* [Task instructions]: The output is the lines below from the one with "Co motywuje osoby" through the one with "Back to top ↑", both included, printed exactly and with no other line.

* [Extracted information]:

- - -

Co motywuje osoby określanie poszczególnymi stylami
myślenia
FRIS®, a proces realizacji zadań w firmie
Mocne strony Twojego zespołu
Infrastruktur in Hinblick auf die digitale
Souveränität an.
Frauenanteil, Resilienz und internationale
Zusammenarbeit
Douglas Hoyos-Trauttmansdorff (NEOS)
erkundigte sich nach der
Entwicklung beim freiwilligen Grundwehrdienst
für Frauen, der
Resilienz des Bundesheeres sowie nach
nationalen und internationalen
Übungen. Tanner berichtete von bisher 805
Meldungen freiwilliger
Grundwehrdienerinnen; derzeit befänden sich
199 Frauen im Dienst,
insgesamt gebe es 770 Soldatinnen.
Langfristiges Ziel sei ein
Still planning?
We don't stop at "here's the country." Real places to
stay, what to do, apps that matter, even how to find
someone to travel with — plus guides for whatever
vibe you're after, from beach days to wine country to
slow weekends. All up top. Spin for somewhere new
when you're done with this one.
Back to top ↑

- - -

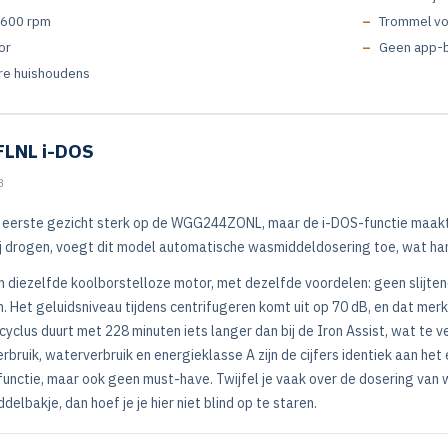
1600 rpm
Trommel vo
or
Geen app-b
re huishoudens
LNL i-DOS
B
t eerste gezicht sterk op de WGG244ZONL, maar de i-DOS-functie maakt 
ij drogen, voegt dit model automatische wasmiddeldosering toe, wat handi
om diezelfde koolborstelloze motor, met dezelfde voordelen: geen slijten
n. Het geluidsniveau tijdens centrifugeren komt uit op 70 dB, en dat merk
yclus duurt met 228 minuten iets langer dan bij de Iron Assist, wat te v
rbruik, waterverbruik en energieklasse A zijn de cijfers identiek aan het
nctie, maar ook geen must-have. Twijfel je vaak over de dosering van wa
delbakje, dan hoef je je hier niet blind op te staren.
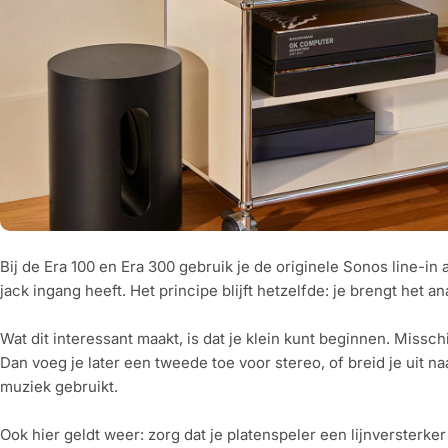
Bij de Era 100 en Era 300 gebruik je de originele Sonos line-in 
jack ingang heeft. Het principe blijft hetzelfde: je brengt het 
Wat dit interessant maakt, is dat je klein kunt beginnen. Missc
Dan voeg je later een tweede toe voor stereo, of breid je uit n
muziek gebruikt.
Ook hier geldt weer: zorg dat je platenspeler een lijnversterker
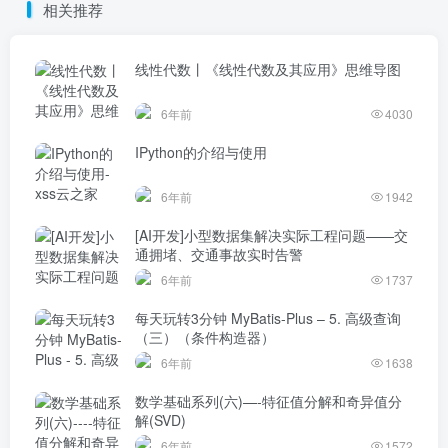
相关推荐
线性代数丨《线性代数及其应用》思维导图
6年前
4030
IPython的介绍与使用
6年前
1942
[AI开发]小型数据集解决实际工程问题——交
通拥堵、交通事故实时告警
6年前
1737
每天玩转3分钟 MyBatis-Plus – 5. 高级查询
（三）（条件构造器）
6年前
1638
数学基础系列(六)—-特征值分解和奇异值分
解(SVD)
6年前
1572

- - -

* [Task solution]:
Co motywuje osoby określanie poszczególnymi stylami
myślenia
FRIS®, a proces realizacji zadań w firmie
Mocne strony Twojego zespołu
Infrastruktur in Hinblick auf die digitale
Souveränität an.
Frauenanteil, Resilienz und internationale
Zusammenarbeit
Douglas Hoyos-Trauttmansdorff (NEOS)
erkundigte sich nach der
Entwicklung beim freiwilligen Grundwehrdienst
für Frauen, der
Resilienz des Bundesheeres sowie nach
nationalen und internationalen
Übungen. Tanner berichtete von bisher 805
Meldungen freiwilliger
Grundwehrdienerinnen; derzeit befänden sich
199 Frauen im Dienst,
insgesamt gebe es 770 Soldatinnen.
Langfristiges Ziel sei ein
Still planning?
We don't stop at "here's the country." Real places to
stay, what to do, apps that matter, even how to find
someone to travel with — plus guides for whatever
vibe you're after, from beach days to wine country to
slow weekends. All up top. Spin for somewhere new
when you're done with this one.
Back to top ↑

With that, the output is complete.